People want flexibility in the way they work and how they interact with colleagues. Industry research reveals a high percentage of workers are saying they wouldn’t now work for an employer if they didn’t offer this flexibility. 

What we do in terms of our research is help the employer understand the benefits and challenges that employees might be experiencing, looking specifically at productivity and performance. 

Recently for example, we have specifically explored the difference between face-to-face interactions versus virtual interactions at work, both the psychological impact and impact on cognitive performance to try and inform organisations where their employees work best. 

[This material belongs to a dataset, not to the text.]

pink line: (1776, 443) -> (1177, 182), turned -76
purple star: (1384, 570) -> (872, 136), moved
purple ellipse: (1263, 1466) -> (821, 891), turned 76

How do you measure employee behaviour? 

Using wearable technology, surveys and our own purpose-built app called Omics, we are able to collect measurable data and demonstrate real, long-term impact within workplaces. We’re able to measure cognitive performance using scientific tests as proxy measurements of productivity, cognitive performance and brain health, which includes things like decision making, reaction time, attention and working memory. We combine all this data with where an employee is working from that day to paint a bigger picture of their working environment. 

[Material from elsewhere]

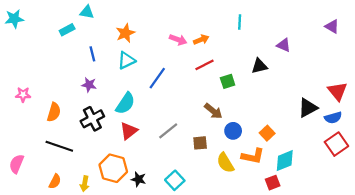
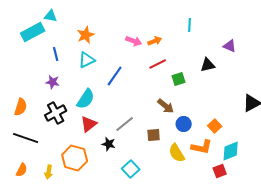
cyan rectangle: (67, 30) -> (33, 32), size x1.6
black star: (139, 179) -> (109, 144), moved

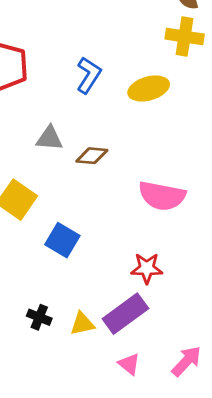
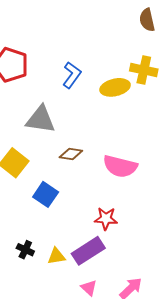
yellow cross: (185, 37) -> (144, 70), moved
gray triangle: (49, 138) -> (40, 119), size x1.5
brown diamond: (92, 156) -> (71, 154), moved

So you can measure how the environment is impacting wellbeing and cognitive functioning? 

Yes. We can look at physical elements such as noise, temperature and lighting as well as things like mood using Likert scale measures, in particular stress, happiness and desirability of the workspace. 

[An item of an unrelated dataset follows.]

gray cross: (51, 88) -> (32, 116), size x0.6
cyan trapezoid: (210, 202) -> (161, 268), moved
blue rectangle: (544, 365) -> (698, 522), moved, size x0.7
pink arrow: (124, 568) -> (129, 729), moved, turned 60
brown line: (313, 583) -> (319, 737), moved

At ART, our team brings together knowledge from the forefront of human performance research, underpinned by an academic foundation, which blends hands-on experience and professional qualifications in areas like physiology, psychology and nutrition.

In addition, our innovation team uses their expertise in data science, to investigate AI and predictive modelling for stress which enables us to be uniquely positioned to translate cutting-edge scientific discoveries into practical, actionable strategies tailored for the workplace. 

From all this work you’ve done with clients so far can you share any general learnings about the biggest impacts of our environment on our wellbeing? 

Absolutely. Part of what I’ll be speaking about at The Office event is one of our projects with GSK, where we created a workspace to test different elements of workplace design and innovation to see how they impacted wellbeing and cognitive performance. 

One of the biggest learnings we’ve discovered is how a simple solution such as circadian lighting dramatically improves people’s cognitive performance and decision making. We’re also able to discover the optimal working temperatures, the impact of ergonomics and sit-stand desks and even how curved screens differ to single flat monitors in how they impact productivity.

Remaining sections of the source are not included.